Always Get the Quote (Even If You Love Your Tradie)
- Michelle Berriman

- Feb 12
- 2 min read
A conversation I had recently really stayed with me. Another property trader told me she doesn’t like asking trades for quotes, especially the ones she uses regularly. “It feels like I’m wasting their time,” she said. “And if I get more than one, how do I say no to the others?” I understood exactly what she meant. When you work with good people, you don’t want it to feel transactional, and you don’t want to damage the relationship. But here’s what I’ve learned after years of renovating. A quote isn’t about mistrust. It’s about clarity. And clarity protects the relationship.
When you ask for a quote, you’re not shopping someone. You’re doing something much more important. You’re confirming the scope as you both understand it, what actually needs doing, the level you’re working at, and the budget framework. It forces both of you to pause and get on the same page. That moment, before the tools come out, is where most costly misunderstandings can be avoided.
I was recently getting demolition work priced for a property with a one-bedroom minor dwelling and a main house, and I asked for them to be quoted as two separate jobs. The main house is the main attraction, and I didn’t want to unintentionally overspend on the minor dwelling and compromise the budget where it matters most. The quote came back higher than I expected. This tradie is excellent. Thorough, tidy, reliable. The kind you want on your team. But numbers matter.
Instead of feeling frustrated or quietly deciding not to use him next time, I went back to him. I suggested we reduce the scope and only give him the work that truly required his skill set. Removing curtain tracks and wall hooks? I’m perfectly capable. We had a proper conversation. He asked what my overall budget was across both dwellings. After that discussion, he said he could complete the original scope within my budget. Same job. Different clarity.
If I hadn’t had the quote as a starting point, that conversation never would have happened. If I had simply said yes, just do it, without documentation, and the invoice landed higher than I had mentally allowed for, I likely would have felt resentful. Not because he had done anything wrong, but because we had not aligned expectations. That’s how good working relationships quietly unravel.

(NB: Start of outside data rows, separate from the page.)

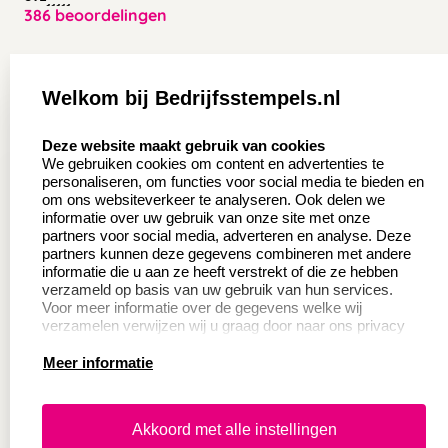
386 beoordelingen
Zakelijk:
Klantenservice:
Welkom bij Bedrijfsstempels.nl
Aanvraag op maat
Contact opnemen
select language
Deze website maakt gebruik van cookies
Wederverkoper
Veel gestelde vragen
We gebruiken cookies om content en advertenties te
worden
personaliseren, om functies voor social media te bieden en
Retourneren
om ons websiteverkeer te analyseren. Ook delen we
Sale
informatie over uw gebruik van onze site met onze
Herroepingsrecht
partners voor social media, adverteren en analyse. Deze
Betaling & Verzending
partners kunnen deze gegevens combineren met andere
informatie die u aan ze heeft verstrekt of die ze hebben
verzameld op basis van uw gebruik van hun services.
Voor meer informatie over de gegevens welke wij
Productinformatie:
verzamelen verwijzen wij u graag door naar ons privacy
statement.
Meer informatie
Instructie voor
stempels
Aanleverspecificaties
Akkoord met alle instellingen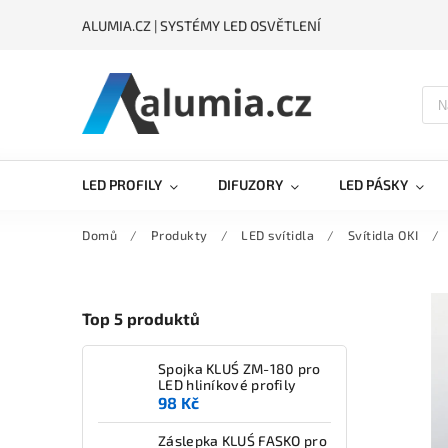
ALUMIA.CZ | SYSTÉMY LED OSVĚTLENÍ
LED PROFILY
DIFUZORY
LED PÁSKY
Domů
/
Produkty
/
LED svítidla
/
Svítidla OKI
/
Top 5 produktů
Spojka KLUŚ ZM-180 pro
LED hliníkové profily
98 Kč
Záslepka KLUŚ FASKO pro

Professional tradespeople do not resent clarity. A proper quote gives a clear scope, a defined starting point, a framework for variations, and protection for both parties. If something changes mid project, which it often does, you now have a reference point. Without one, everything becomes emotional. With one, everything stays professional.
The real lesson is simple. Always get the quote. Even when you love the tradie. Especially when you love the tradie. It keeps things clean. It keeps things respectful. It keeps the relationship intact. Renovating is complex enough. Clear communication is one area we can control.